A study provides reasons why humans typically die around the age of 80, while other mammal species have significantly shorter or longer lifespans.
Scientists have discovered that both humans and animals die after accumulating a similar number of genetic mutations, indicating that the rate of DNA damage is crucial in determining the lifespan of a species.
There is a vast difference in the lifespans of mammal species, ranging from South Asian mice that live only 6 months to bowhead whales that can survive for 200 years.
Previously, experts believed that size was the key to longevity. According to this view, smaller animals burn energy faster, leading to quicker decline.
Illustrative image: Asianscientist
However, new research from the Wellcome Sanger Institute (UK) shows that the rate of gene damage may be the key to survival. Long-lived animals exhibit a slow rate of DNA mutations, regardless of species size.
This analysis helps explain why the naked mole rat, measuring 12 cm, lives for 25 years, which is comparable to a much larger giraffe that typically lives for 24 years. The number of mutations per year for the mole rat is 93, while for giraffes, it is 99.
In contrast, common mice have 796 mutations per year and only live for 3.7 years. The average lifespan of humans in the study was 83.6 years, with a mutation rate of 47.
Genetic changes, or somatic mutations, occur in all cells, most of which are harmless. However, some can lead to cancer or impair function. Somatic cells are responsible for forming tissues and organs in multicellular organisms.
Dr. Alex Cagan, the study’s author, stated: “Finding a similar pattern of gene variation in such diverse species as mice and tigers is truly surprising.”
“But the most interesting aspect of the research is discovering that lifespan is inversely proportional to the rate of somatic mutations. This suggests that somatic mutations play some role in the aging process.”

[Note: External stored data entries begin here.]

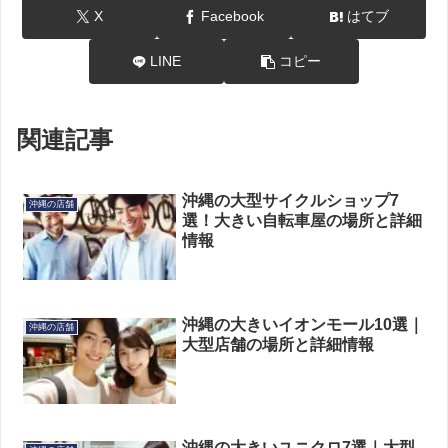
X
Facebook
はてブ
LINE
コピー
関連記事
沖縄の大型サイクルショップ7
沖縄の店舗
選！大きい自転車屋の場所と詳細
情報
沖縄の大きいイオンモール10選｜
沖縄の店舗
大型店舗の場所と詳細情報
沖縄の大きいユニクロ7選｜大型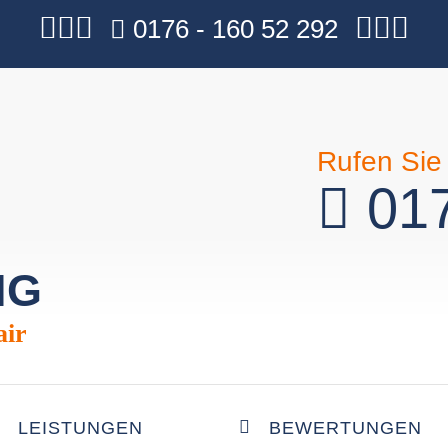
0176 - 160 52 292
Rufen Sie 
017
NG
air
LEISTUNGEN
BEWERTUNGEN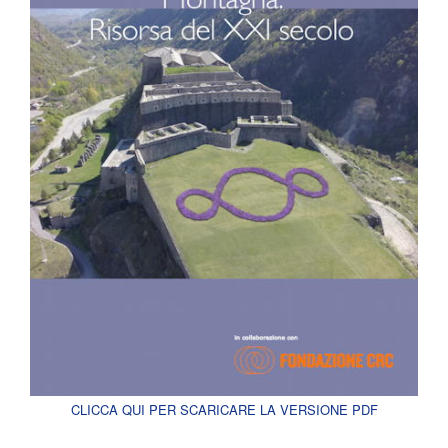
CLICCA QUI PER SCARICARE LA VERSIONE PDF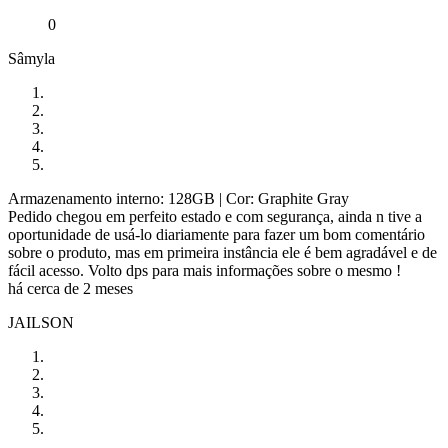
0
Sâmyla
Armazenamento interno: 128GB
| Cor: Graphite Gray
Pedido chegou em perfeito estado e com segurança, ainda n tive a
oportunidade de usá-lo diariamente para fazer um bom comentário
sobre o produto, mas em primeira instância ele é bem agradável e de
fácil acesso. Volto dps para mais informações sobre o mesmo !
há cerca de 2 meses
JAILSON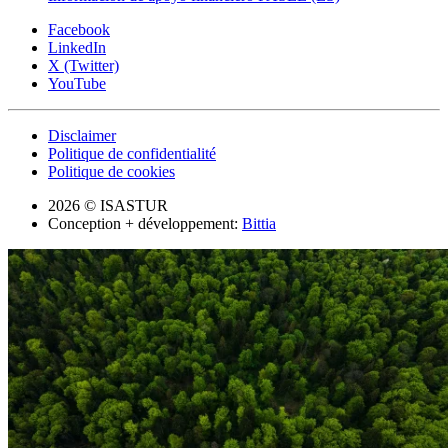
Facebook
LinkedIn
X (Twitter)
YouTube
Disclaimer
Politique de confidentialité
Politique de cookies
2026 © ISASTUR
Conception + développement:
Bittia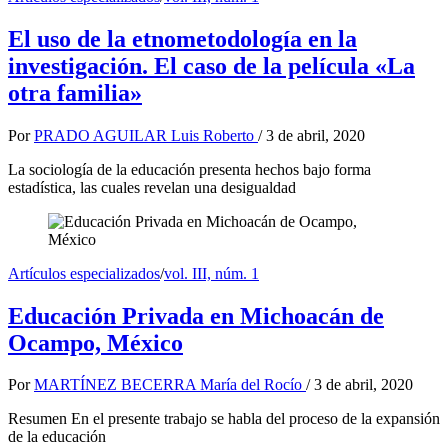
El uso de la etnometodología en la
investigación. El caso de la película «La
otra familia»
Por
PRADO AGUILAR Luis Roberto
/
3 de abril, 2020
La sociología de la educación presenta hechos bajo forma
estadística, las cuales revelan una desigualdad
Artículos especializados
/
vol. III, núm. 1
Educación Privada en Michoacán de
Ocampo, México
Por
MARTÍNEZ BECERRA María del Rocío
/
3 de abril, 2020
Resumen En el presente trabajo se habla del proceso de la expansión
de la educación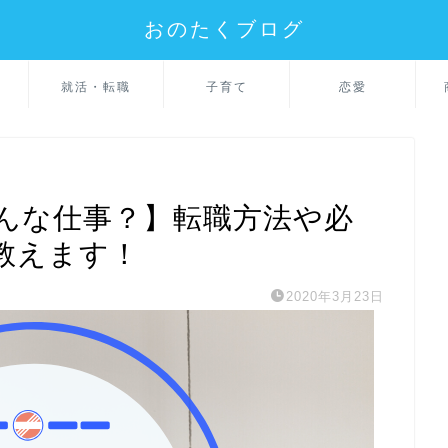
おのたくブログ
就活・転職
子育て
恋愛
んな仕事？】転職方法や必
教えます！
2020年3月23日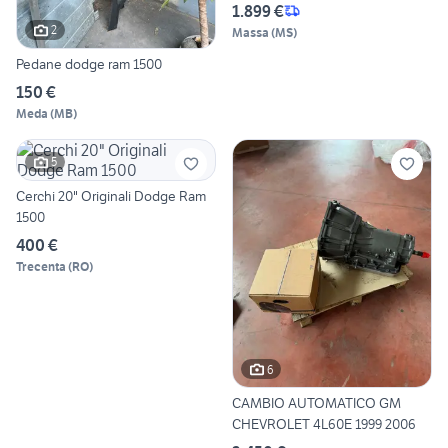
1.899 €
2
Massa
(
MS
)
Pedane dodge ram 1500
150 €
Meda
(
MB
)
5
Cerchi 20" Originali Dodge Ram
1500
400 €
Trecenta
(
RO
)
6
CAMBIO AUTOMATICO GM
CHEVROLET 4L60E 1999 2006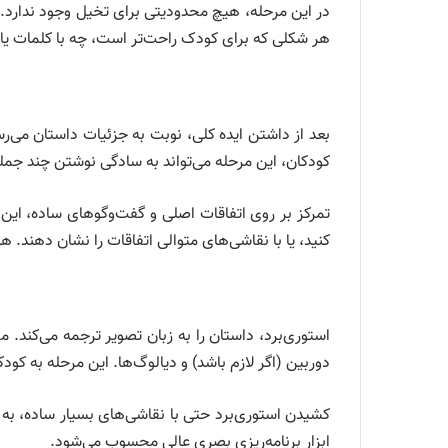
در این مرحله، هیچ محدودیتی برای تخیل وجود ندارد. ک
هر شکلی که برای کودک راحت‌تر است، چه با کلمات یا 
بعد از داشتن ایده کلی، نوبت به جزئیات داستان می‌
کودکان، این مرحله می‌تواند به سادگی نوشتن چند جمل
تمرکز بر روی اتفاقات اصلی و گفت‌وگوهای ساده، این م
کنید، یا با نقاشی‌های متوالی اتفاقات را نشان ده
استوری‌برد، داستان را به زبان تصویر ترجمه می‌کند.
دوربین (اگر لازم باشد) و دیالوگ‌ها. این مرحله به کود
کشیدن استوری‌برد حتی با نقاشی‌های بسیار ساده، به
ابزار برنامه‌ریزی بصری عالی محسوب می‌شود.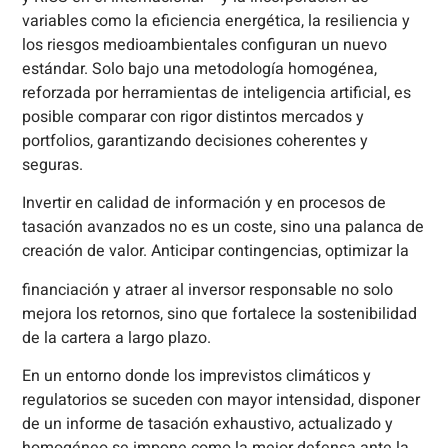
variables como la eficiencia energética, la resiliencia y
los riesgos medioambientales configuran un nuevo
estándar. Solo bajo una metodología homogénea,
reforzada por herramientas de inteligencia artificial, es
posible comparar con rigor distintos mercados y
portfolios, garantizando decisiones coherentes y
seguras.
Invertir en calidad de información y en procesos de
tasación avanzados no es un coste, sino una palanca de
creación de valor. Anticipar contingencias, optimizar la
financiación y atraer al inversor responsable no solo
mejora los retornos, sino que fortalece la sostenibilidad
de la cartera a largo plazo.
En un entorno donde los imprevistos climáticos y
regulatorios se suceden con mayor intensidad, disponer
de un informe de tasación exhaustivo, actualizado y
homogéneo se impone como la mejor defensa ante la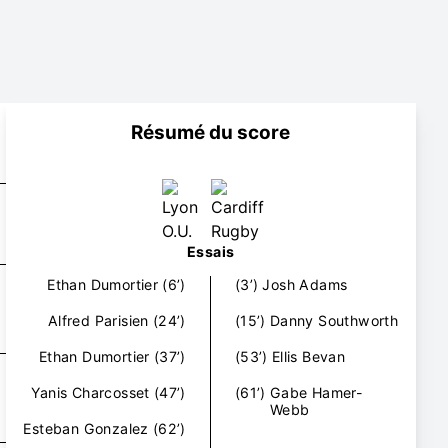
Résumé du score
Essais
Ethan Dumortier
(6’)
(3’)
Josh Adams
Alfred Parisien
(24’)
(15’)
Danny Southworth
Ethan Dumortier
(37’)
(53’)
Ellis Bevan
Yanis Charcosset
(47’)
(61’)
Gabe Hamer-
Webb
Esteban Gonzalez
(62’)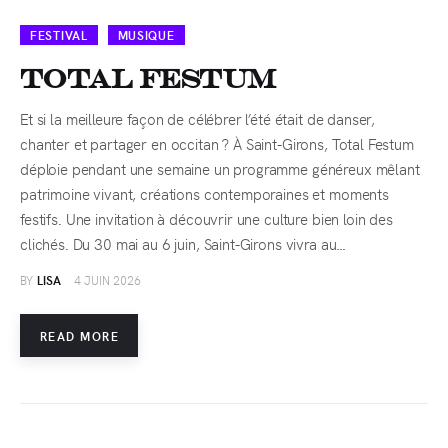
FESTIVAL
MUSIQUE
TOTAL FESTUM
Et si la meilleure façon de célébrer l’été était de danser,
chanter et partager en occitan ? À Saint-Girons, Total Festum
déploie pendant une semaine un programme généreux mêlant
patrimoine vivant, créations contemporaines et moments
festifs. Une invitation à découvrir une culture bien loin des
clichés. Du 30 mai au 6 juin, Saint-Girons vivra au…
BY
LISA
4 JUIN 2026
READ MORE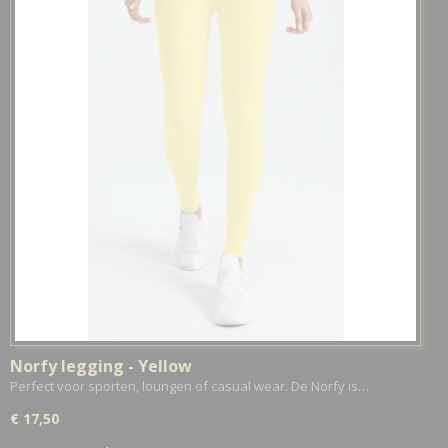
Norfy legging - Yellow
Perfect voor sporten, loungen of casual wear. De Norfy is…
€ 17,50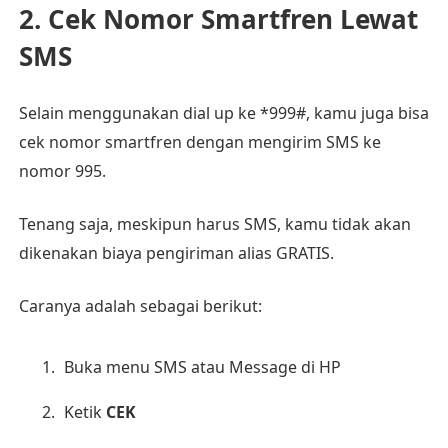
2. Cek Nomor Smartfren Lewat
SMS
Selain menggunakan dial up ke *999#, kamu juga bisa
cek nomor smartfren dengan mengirim SMS ke
nomor 995.
Tenang saja, meskipun harus SMS, kamu tidak akan
dikenakan biaya pengiriman alias GRATIS.
Caranya adalah sebagai berikut:
Buka menu SMS atau Message di HP
Ketik
CEK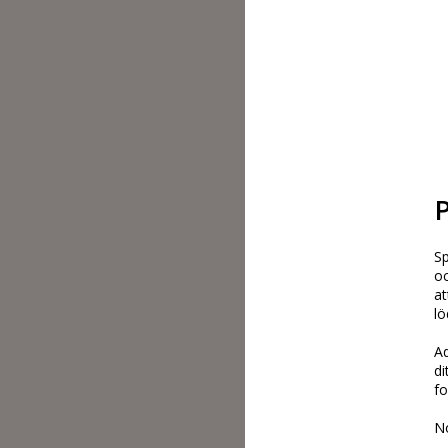
Sp
oc
at
lö
Ad
di
f
No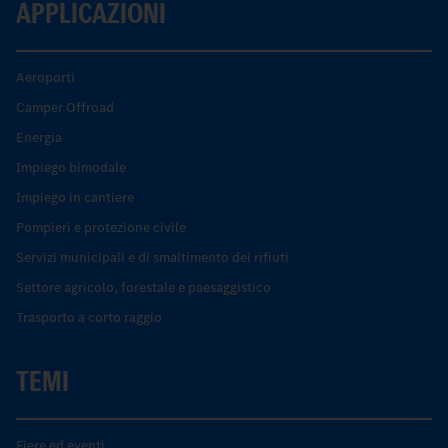
APPLICAZIONI
Aeroporti
Camper Offroad
Energia
Impiego bimodale
Impiego in cantiere
Pompieri e protezione civile
Servizi municipali e di smaltimento dei rifiuti
Settore agricolo, forestale e paesaggistico
Trasporto a corto raggio
TEMI
Fiere ed eventi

The team analyzed genetic errors in stem cells from the intestines of 16 mammal species. They noted that the higher the species’ lifespan, the slower the mutation rate.
The average number of mutations at the end of a species’ lifespan is about 3,200. This indicates that there are many severe errors that ultimately prevent the body from functioning normally.
Dr. Inigo Martincorena commented: “Aging is a complex process, resulting from many forms of molecular damage in our cells and tissues. Somatic mutations have been hypothesized to contribute to the aging process since the 1950s, but research has faced many challenges.”
“With recent advancements in DNA sequencing technology, we can finally investigate the role of somatic mutations in aging and the onset of many diseases.”